I began running at approximately 6:30am on July 13, 2011, when I received the series of phone calls that would jar me awake, give me the worst news of my life, and change me forever. My very first sprint was the one that took me from the inside of a taxicab, into the ER section of the hospital, just down the street from where we lived in West New York, New Jersey. My run from the door of that car to the doors of that E.R., I can honestly say, was the fastest I have ever moved in my life. I don’t know what all the rushing was about. He was already dead. Then again, I didn’t know that at the time. Until, of course, I did.
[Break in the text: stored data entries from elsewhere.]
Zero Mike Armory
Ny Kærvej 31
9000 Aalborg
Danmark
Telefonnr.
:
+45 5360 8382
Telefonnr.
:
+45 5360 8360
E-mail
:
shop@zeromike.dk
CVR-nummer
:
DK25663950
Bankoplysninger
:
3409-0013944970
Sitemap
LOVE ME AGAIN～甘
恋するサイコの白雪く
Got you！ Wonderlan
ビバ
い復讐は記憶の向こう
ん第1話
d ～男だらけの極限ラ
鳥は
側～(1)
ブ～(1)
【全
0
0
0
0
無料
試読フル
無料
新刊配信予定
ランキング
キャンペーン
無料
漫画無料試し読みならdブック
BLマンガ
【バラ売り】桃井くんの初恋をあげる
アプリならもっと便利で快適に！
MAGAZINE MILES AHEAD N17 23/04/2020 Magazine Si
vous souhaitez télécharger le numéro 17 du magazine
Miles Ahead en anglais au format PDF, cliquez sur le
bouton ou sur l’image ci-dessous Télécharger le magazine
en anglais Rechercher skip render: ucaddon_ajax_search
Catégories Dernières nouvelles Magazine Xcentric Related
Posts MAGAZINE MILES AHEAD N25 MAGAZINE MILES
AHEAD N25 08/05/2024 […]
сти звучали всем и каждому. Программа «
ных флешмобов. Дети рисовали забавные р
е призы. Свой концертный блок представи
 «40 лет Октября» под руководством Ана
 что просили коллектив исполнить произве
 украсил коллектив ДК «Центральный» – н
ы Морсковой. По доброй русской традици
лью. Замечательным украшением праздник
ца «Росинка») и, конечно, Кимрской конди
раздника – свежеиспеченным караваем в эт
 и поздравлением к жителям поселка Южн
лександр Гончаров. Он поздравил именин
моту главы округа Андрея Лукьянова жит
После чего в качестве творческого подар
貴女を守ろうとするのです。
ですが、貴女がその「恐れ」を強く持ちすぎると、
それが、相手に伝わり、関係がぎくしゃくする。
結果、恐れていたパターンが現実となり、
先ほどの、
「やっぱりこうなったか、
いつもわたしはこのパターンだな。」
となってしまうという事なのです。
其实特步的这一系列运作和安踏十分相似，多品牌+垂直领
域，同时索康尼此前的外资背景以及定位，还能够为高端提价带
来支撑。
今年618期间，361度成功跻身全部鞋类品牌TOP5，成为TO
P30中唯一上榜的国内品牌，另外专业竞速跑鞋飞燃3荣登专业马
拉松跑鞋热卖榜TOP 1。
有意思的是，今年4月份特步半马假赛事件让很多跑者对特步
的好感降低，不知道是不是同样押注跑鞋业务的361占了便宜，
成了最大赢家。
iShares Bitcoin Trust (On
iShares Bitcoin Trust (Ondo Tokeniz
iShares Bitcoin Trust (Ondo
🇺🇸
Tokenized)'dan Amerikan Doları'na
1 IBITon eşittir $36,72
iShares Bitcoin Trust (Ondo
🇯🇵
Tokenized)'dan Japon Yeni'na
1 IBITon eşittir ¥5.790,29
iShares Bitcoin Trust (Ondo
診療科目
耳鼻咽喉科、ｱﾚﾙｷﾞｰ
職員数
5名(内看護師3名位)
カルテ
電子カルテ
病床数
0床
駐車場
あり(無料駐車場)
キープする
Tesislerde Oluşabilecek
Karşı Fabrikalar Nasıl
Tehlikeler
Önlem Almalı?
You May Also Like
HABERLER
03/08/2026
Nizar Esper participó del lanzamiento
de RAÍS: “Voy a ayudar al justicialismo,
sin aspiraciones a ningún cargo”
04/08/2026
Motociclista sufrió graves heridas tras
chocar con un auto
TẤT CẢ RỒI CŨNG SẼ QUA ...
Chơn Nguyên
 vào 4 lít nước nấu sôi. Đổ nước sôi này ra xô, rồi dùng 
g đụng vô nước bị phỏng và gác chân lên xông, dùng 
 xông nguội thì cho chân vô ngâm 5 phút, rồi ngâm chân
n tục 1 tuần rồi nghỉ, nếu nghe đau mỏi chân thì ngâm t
And since that time, that day, that hour – every piece of my existence has been about running. Running from pain. Running from hurt. From loss. From love. Running as far away from the memories as I can, because memories sting and they stab and they reinforce what is now gone. I am not ready for memories. Memories are for 5 years, maybe 10 years from now, when I can feel them without intense sorrow, when I can “cherish them”, which so many people who have not lost their husbands keep telling me to do. Running from pictures, and triggers, and trauma. Running from my heart. My soul. My “before.”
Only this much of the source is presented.